Task statement: Without pictures, retype the following entries exactly.

Data supplied:
..........

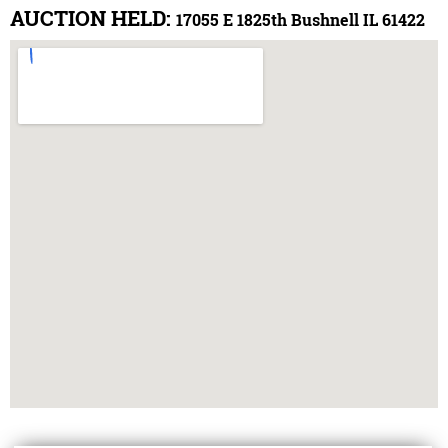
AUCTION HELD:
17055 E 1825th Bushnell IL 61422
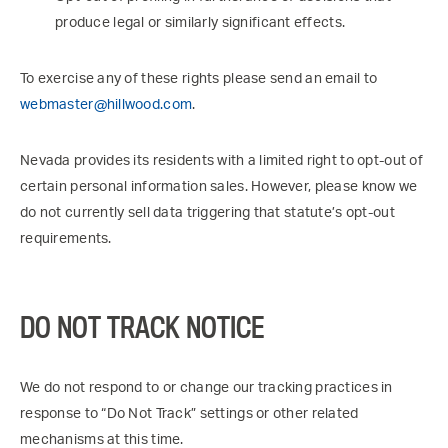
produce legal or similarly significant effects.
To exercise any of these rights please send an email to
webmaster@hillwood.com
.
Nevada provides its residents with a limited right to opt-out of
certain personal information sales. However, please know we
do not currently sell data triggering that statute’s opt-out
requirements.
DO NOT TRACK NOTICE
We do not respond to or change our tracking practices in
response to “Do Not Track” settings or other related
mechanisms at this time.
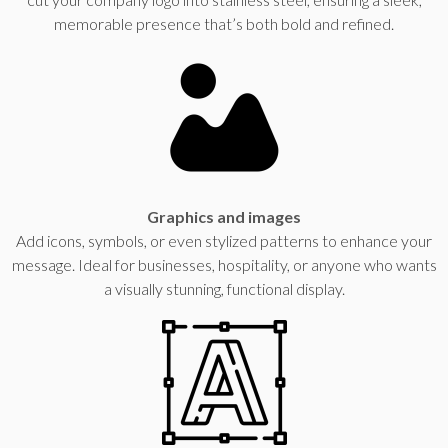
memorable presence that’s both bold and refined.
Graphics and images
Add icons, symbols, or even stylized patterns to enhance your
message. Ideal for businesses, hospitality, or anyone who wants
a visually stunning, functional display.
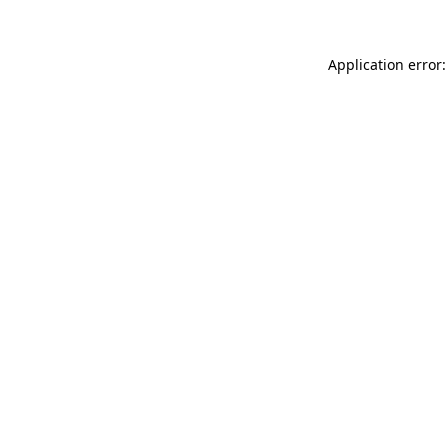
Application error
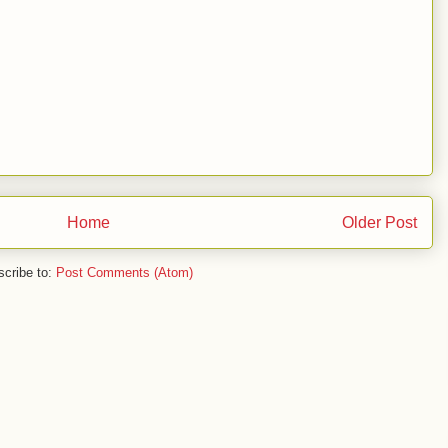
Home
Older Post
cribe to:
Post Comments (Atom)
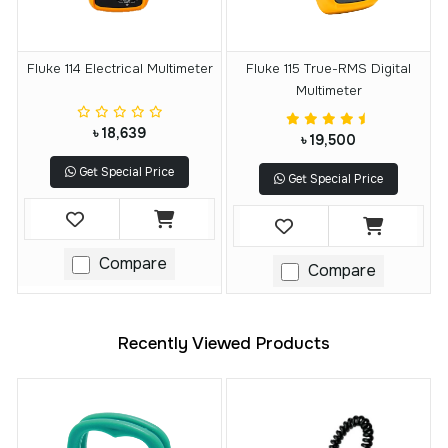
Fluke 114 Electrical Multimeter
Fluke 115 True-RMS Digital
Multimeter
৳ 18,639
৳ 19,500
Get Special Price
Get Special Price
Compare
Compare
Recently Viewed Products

..........

Answer below:
AUCTION HELD:
17055 E 1825th Bushnell IL 61422
produce legal or similarly significant effects.
To exercise any of these rights please send an email to
webmaster@hillwood.com
.
Nevada provides its residents with a limited right to opt-out of
certain personal information sales. However, please know we
do not currently sell data triggering that statute’s opt-out
requirements.
DO NOT TRACK NOTICE
We do not respond to or change our tracking practices in
response to “Do Not Track” settings or other related
mechanisms at this time.
memorable presence that’s both bold and refined.
Graphics and images
Add icons, symbols, or even stylized patterns to enhance your
message. Ideal for businesses, hospitality, or anyone who wants
a visually stunning, functional display.
Application error
Home
Older Post
cribe to:
Post Comments (Atom)
Fluke 114 Electrical Multimeter
Fluke 115 True-RMS Digital
Multimeter
৳ 18,639
৳ 19,500
Get Special Price
Get Special Price
Compare
Compare
Recently Viewed Products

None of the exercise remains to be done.